Ever since the announcement of Sentinel Data Lake I wanted to try it!

Introduction

Data Lake sounds like it's going to revolutionize the usage of Sentinel (and I really dislike using big words, but I really think so). Data Lake costs about 1% of Analytics Logs, which would at last make it possible to simple ingest all security logs to Sentinel and then pick out what's needed for Analytics. I'm a big fan of being able to really consolidate security logs in a single source, it's a big time-saver for incident response and forensics.

Below are my thoughts and experiences trying Data Lake.

Setup

The setup is fairly simple and I won't go into detail right now. Just follow Microsoft's documentation.

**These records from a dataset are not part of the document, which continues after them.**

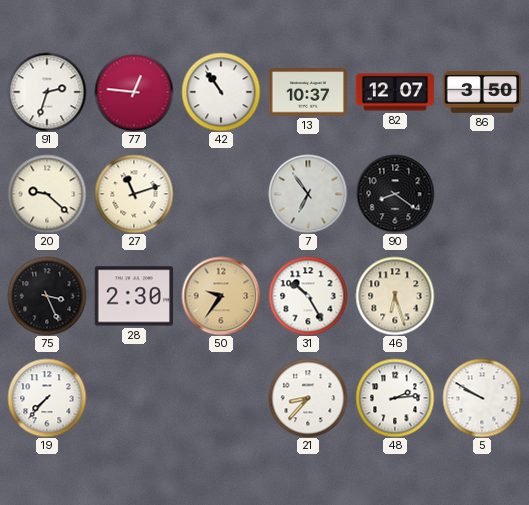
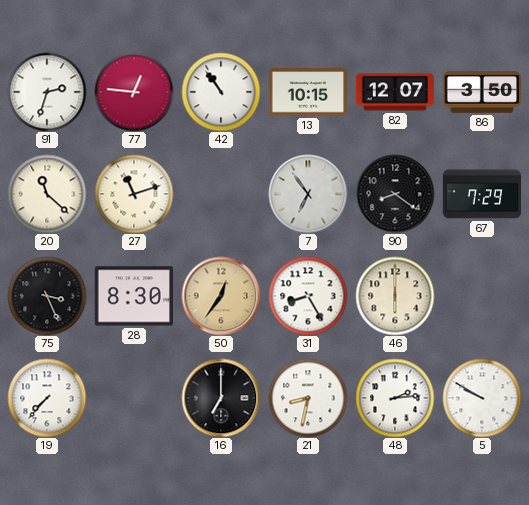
13: 10:37 -> 10:15
20: 9:22 -> 11:22
67: none -> 7:29
28: 2:30 -> 8:30
50: 9:36 -> 12:36
31: 10:25 -> 8:25
46: 6:27 -> 6:00
16: none -> 7:00
21: 8:37 -> 8:32
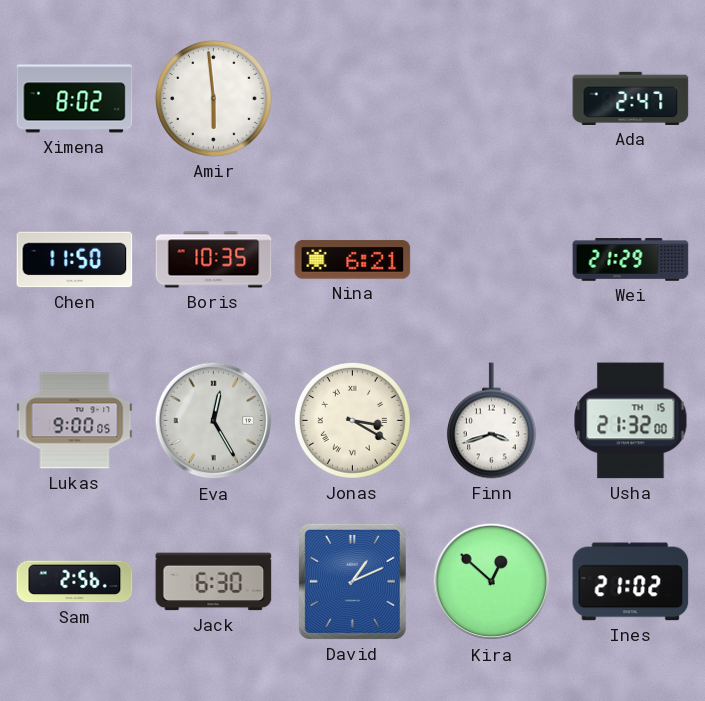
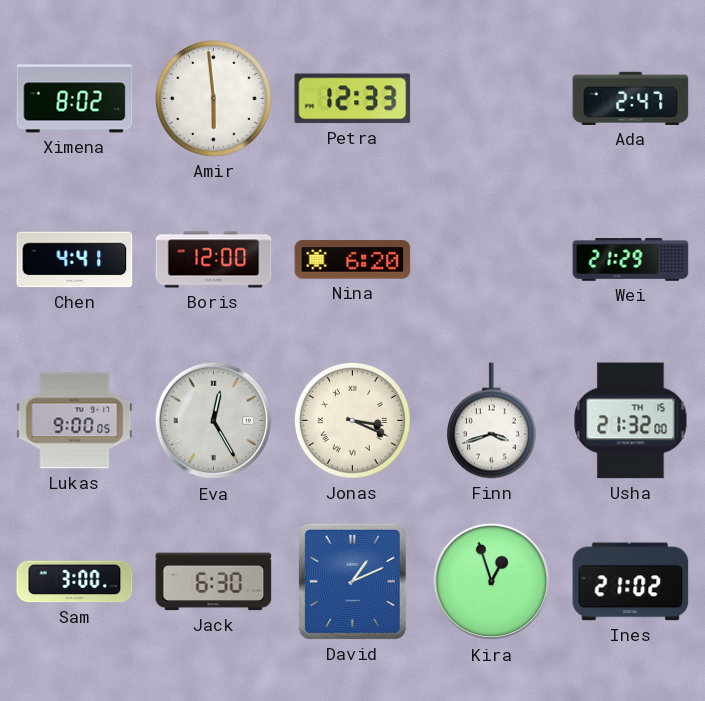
Petra: none -> 12:33
Chen: 11:50 -> 4:41
Boris: 10:35 -> 12:00
Nina: 6:21 -> 6:20
Jonas: 3:20 -> 3:19
Sam: 2:56 -> 3:00
Kira: 12:52 -> 12:57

There are only 2 anecdotes to the official documentation:

Regions

According to Microsoft, only some regions are supported: Supported regions

You have to keep that in mind, because you simply can't deploy Data Lake if your Sentinel instance is in another region. And as you might now, Sentinel is one of the Azure resources, that can't be moved natively. Moving it manually is possible but a major PITA.

Permissions

The docs simply state the following regarding Azure permissions:

You must be the subscription owner.

Now this is only half true, because - for whatever reason - you will get a permission error if your Owner permissions are inherited: Error 1 Error2 As soon as you assign the Owner permission directly to the user, onboarding works.

Warning

Don't use inerhited permissions for Data Lake Onboarding

Success

Use directly assigned Owner permissions

Though do consider removing them after onboarding is done if you don't need them.

Usage

Data Lake Explorer

Located in the Sidebar under Microsoft Sentinel --> Data lake exploration --> KQL queries, you can set off queries against your Data Lake logs here.

Duplication

All data ingested into the Analytics Logs is automatically duplicated into Data Lake - for no additional cost. So you can theoretically query it here as well. Do keep in mind though, that querying Data Lake is a billable action, whereas querying Analytics Logs is always free!

DLQueries

Inventory Logs

In addition to the transferred Analytics Logs, Microsoft - at last - provides some inventory information from Entra ID. Until now that was something that was always missing, especially for correlations. In the below screenshot you can see all the native table, as well as two custom log tables in the bottom (which are Analytics Logs).

asdf

Though right now some of the data is not really usable, e.g. the EntraGroupMembershiphs doesn't really contain any relevant information.

asdf

Jobs

It's a funny name, just Jobs 😁 Anyway, it's essentially what Summary Rules used to be: You create a KQL query and all matching results are copied to a selected target table. This table can be in the Analytics Logs tier, so you effectively "promote" your logs. asdf asdf asdf

Considerations

Custom Table name

As you can see in the screenshot above, the newly created custom table gets the suffix _KQL_CL which is an addition to the general requirement that custom tables have to end in _CL. I'm not sure why it is done that way, but since creating a custom table is quite the hassle in my opinion, I'll just take it.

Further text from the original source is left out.